--- Data supplied ---

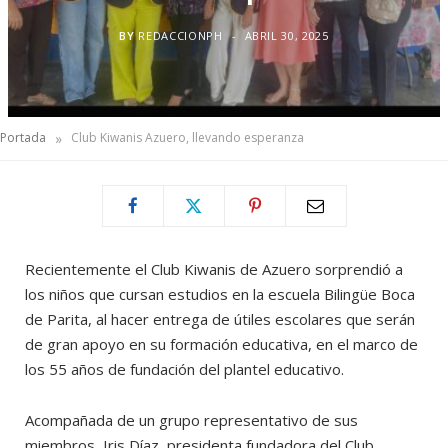
BY
REDACCIONPH
ABRIL 30, 2025
»
Portada
Club Kiwanis Azuero, llevando esperanza
Recientemente el Club Kiwanis de Azuero sorprendió a
los niños que cursan estudios en la escuela Bilingüe Boca
de Parita, al hacer entrega de útiles escolares que serán
de gran apoyo en su formación educativa, en el marco de
los 55 años de fundación del plantel educativo.
Acompañada de un grupo representativo de sus
miembros, Iris Díaz, presidenta fundadora del Club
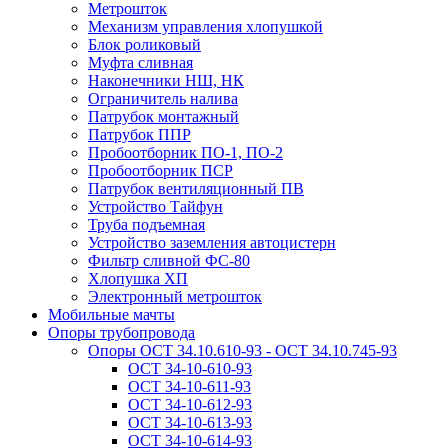
Метрошток
Механизм управления хлопушкой
Блок роликовый
Муфта сливная
Наконечники НШ, НК
Ограничитель налива
Патрубок монтажный
Патрубок ППР
Пробоотборник ПО-1, ПО-2
Пробоотборник ПСР
Патрубок вентиляционный ПВ
Устройство Тайфун
Труба подъемная
Устройство заземления автоцистерн
Фильтр сливной ФС-80
Хлопушка ХП
Электронный метрошток
Мобильные мачты
Опоры трубопровода
Опоры ОСТ 34.10.610-93 - ОСТ 34.10.745-93
ОСТ 34-10-610-93
ОСТ 34-10-611-93
ОСТ 34-10-612-93
ОСТ 34-10-613-93
ОСТ 34-10-614-93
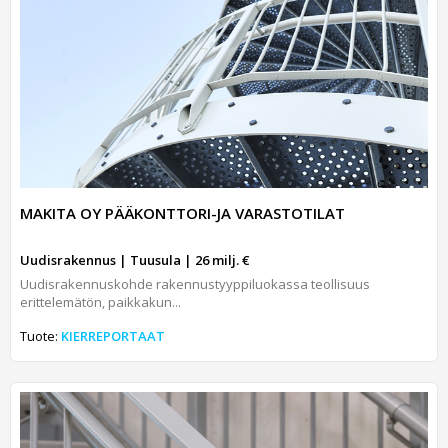
MAKITA OY PÄÄKONTTORI-JA VARASTOTILAT
Uudisrakennus | Tuusula | 26 milj. €
Uudisrakennuskohde rakennustyyppiluokassa teollisuus
erittelemätön, paikkakun...
Tuote:
KIERREPORTAAT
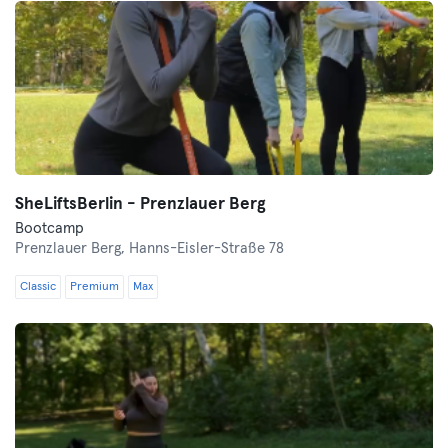
SheLiftsBerlin - Prenzlauer Berg
Bootcamp
Prenzlauer Berg,
Hanns-Eisler-Straße 78
Classic
Premium
Max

---

**What is being asked:** Could you restate word for word the lines above from the one containing "Пробоотборник ПСР" through the one containing "Опоры ОСТ 34.10.610-93 - ОСТ 34.10.745-93", both included, and nothing else?

**Solution to the exercise:**
Пробоотборник ПСР
Патрубок вентиляционный ПВ
Устройство Тайфун
Труба подъемная
Устройство заземления автоцистерн
Фильтр сливной ФС-80
Хлопушка ХП
Электронный метрошток
Мобильные мачты
Опоры трубопровода
Опоры ОСТ 34.10.610-93 - ОСТ 34.10.745-93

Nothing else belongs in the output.